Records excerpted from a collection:
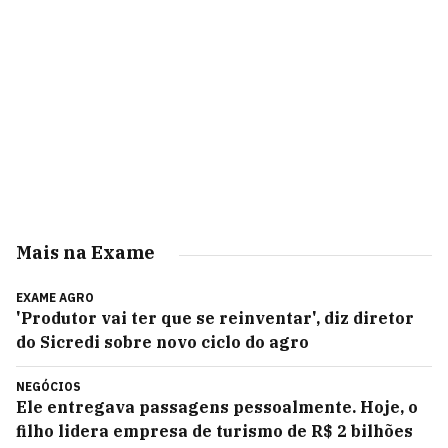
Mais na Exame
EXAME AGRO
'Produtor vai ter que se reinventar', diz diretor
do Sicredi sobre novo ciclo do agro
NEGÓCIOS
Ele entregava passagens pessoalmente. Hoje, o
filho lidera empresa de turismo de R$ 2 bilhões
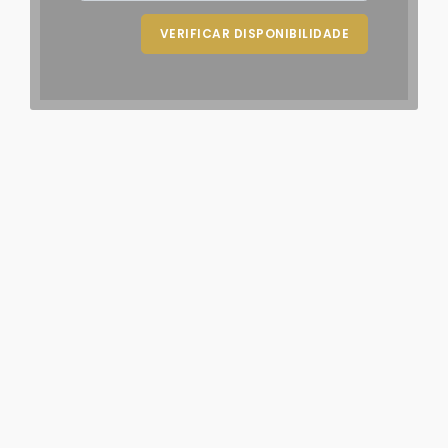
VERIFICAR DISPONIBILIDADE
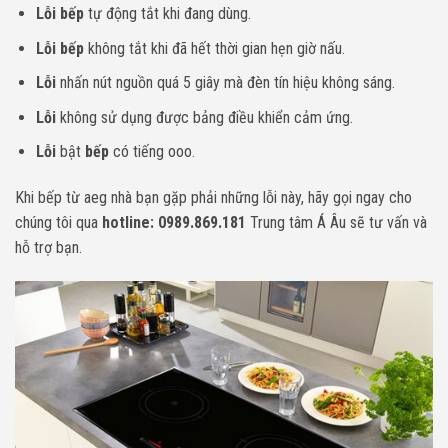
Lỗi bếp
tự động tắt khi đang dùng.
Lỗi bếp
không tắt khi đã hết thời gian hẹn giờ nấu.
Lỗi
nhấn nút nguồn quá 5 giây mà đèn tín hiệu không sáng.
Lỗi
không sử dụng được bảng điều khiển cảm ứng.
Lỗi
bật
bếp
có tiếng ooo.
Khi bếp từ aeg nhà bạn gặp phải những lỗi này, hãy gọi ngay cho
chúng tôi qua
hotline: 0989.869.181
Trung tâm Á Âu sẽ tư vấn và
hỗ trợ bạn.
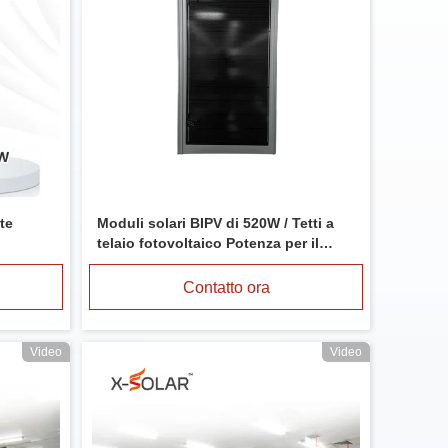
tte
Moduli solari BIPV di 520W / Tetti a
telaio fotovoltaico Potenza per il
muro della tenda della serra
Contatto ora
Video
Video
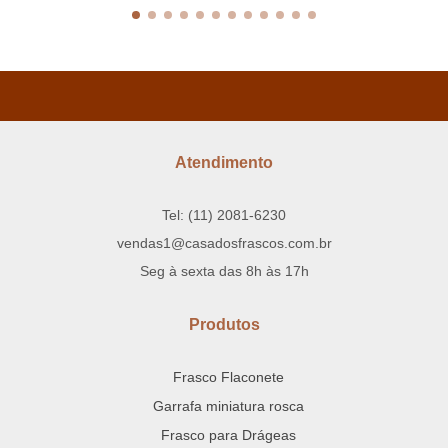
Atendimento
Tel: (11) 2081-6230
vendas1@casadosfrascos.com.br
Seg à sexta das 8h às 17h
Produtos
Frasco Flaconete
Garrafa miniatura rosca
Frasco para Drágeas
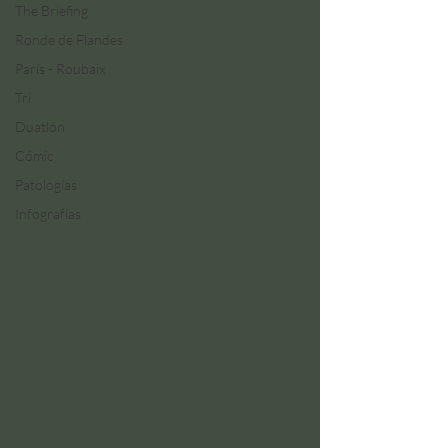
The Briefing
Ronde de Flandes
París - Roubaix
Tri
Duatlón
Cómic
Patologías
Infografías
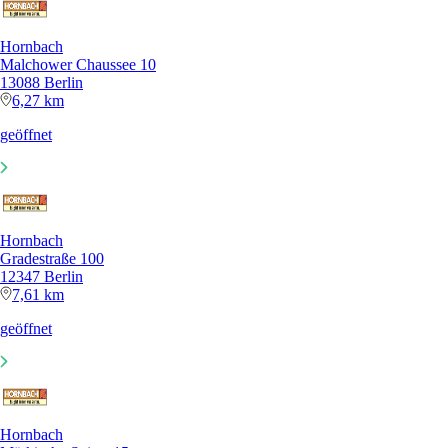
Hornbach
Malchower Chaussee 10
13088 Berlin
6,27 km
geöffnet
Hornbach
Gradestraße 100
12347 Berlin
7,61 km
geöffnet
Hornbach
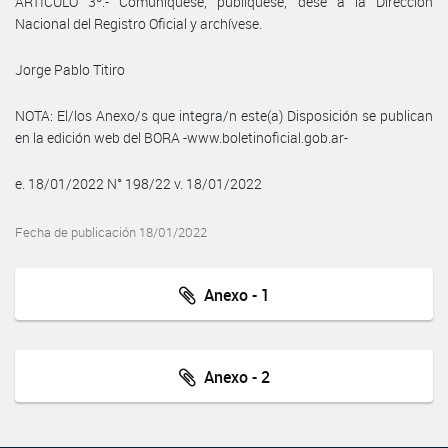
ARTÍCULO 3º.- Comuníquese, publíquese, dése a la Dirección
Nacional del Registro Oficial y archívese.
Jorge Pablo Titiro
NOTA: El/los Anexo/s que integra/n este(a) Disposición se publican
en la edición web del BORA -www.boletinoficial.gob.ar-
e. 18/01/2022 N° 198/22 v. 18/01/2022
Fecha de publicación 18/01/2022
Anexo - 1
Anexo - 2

What you have to do: For this exercise, repeat word for word only the lines from the one containing "13088 Berlin" through the end of the data, including both. Pictures do not go in the copy.

Expected answer:
13088 Berlin
6,27 km
geöffnet
Hornbach
Gradestraße 100
12347 Berlin
7,61 km
geöffnet
Hornbach
ARTÍCULO 3º.- Comuníquese, publíquese, dése a la Dirección
Nacional del Registro Oficial y archívese.
Jorge Pablo Titiro
NOTA: El/los Anexo/s que integra/n este(a) Disposición se publican
en la edición web del BORA -www.boletinoficial.gob.ar-
e. 18/01/2022 N° 198/22 v. 18/01/2022
Fecha de publicación 18/01/2022
Anexo - 1
Anexo - 2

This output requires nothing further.